Problem to work on. With the material below, print exactly the lines between the line holding "rican, Spanish, and Creole influences, the" and the line holding "ast Coast Summer", inclusive. Add nothing else.

Data for this task.
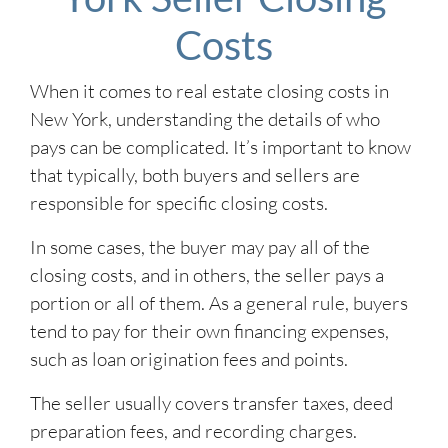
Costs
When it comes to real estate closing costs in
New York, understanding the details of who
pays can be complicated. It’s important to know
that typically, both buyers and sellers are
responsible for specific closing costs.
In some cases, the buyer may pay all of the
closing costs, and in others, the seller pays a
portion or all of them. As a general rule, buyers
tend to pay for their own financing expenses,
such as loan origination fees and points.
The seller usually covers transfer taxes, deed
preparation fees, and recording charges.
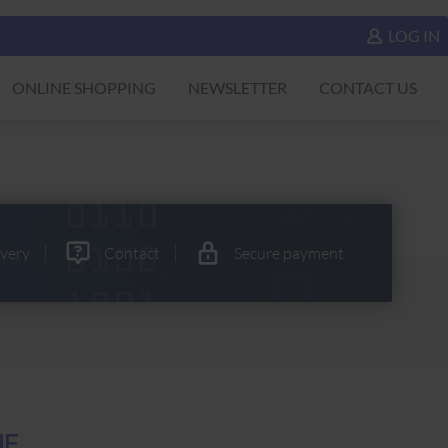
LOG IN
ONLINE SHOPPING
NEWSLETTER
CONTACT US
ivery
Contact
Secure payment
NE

==

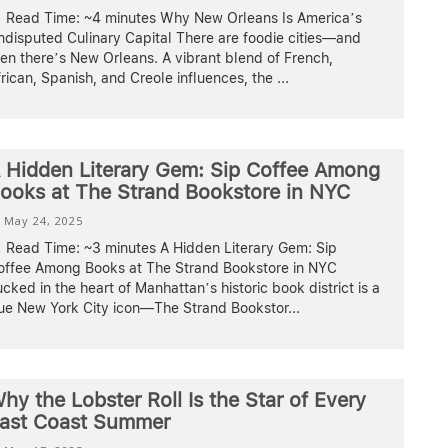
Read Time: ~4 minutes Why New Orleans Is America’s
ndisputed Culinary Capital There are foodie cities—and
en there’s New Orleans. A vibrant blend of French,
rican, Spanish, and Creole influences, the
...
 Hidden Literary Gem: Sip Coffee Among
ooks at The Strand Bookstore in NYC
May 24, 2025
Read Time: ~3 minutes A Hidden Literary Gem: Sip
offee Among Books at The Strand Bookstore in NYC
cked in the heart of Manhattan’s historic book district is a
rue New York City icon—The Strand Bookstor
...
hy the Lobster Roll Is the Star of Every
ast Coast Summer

==

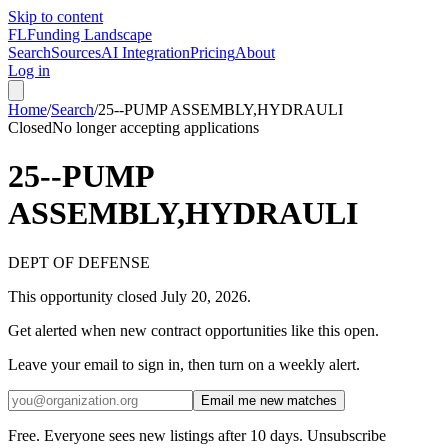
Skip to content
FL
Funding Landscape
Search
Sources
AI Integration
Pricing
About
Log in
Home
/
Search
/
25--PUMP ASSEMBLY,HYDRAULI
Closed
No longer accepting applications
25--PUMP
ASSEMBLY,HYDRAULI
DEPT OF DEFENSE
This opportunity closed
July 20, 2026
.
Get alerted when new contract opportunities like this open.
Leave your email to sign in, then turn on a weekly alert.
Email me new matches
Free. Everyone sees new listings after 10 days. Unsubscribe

Answer to the exercise.
rican, Spanish, and Creole influences, the
...
 Hidden Literary Gem: Sip Coffee Among
ooks at The Strand Bookstore in NYC
May 24, 2025
Read Time: ~3 minutes A Hidden Literary Gem: Sip
offee Among Books at The Strand Bookstore in NYC
cked in the heart of Manhattan’s historic book district is a
rue New York City icon—The Strand Bookstor
...
hy the Lobster Roll Is the Star of Every
ast Coast Summer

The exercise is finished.